> Exercise directions
Go through the entries below and print, exactly, the lines starting at the one with "enfin jeter un" and ending at the one with "version du trio", keeping both ends and no others.
[Data for review Boundary: Start]
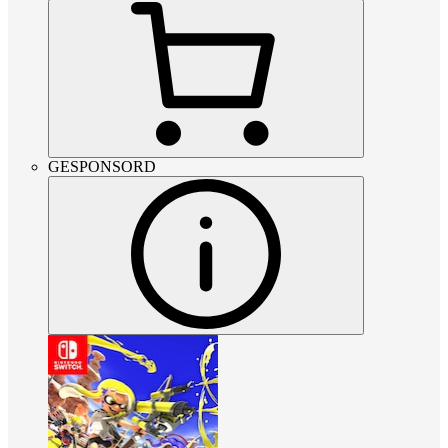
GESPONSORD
[Data for review Boundary: End]
[Data for review Boundary: Start]
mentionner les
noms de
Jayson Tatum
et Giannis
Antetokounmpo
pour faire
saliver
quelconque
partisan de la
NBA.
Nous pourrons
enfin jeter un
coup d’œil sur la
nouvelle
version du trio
[Data for review Boundary: End]
> Solution for this problem
enfin jeter un
coup d’œil sur la
nouvelle
version du trio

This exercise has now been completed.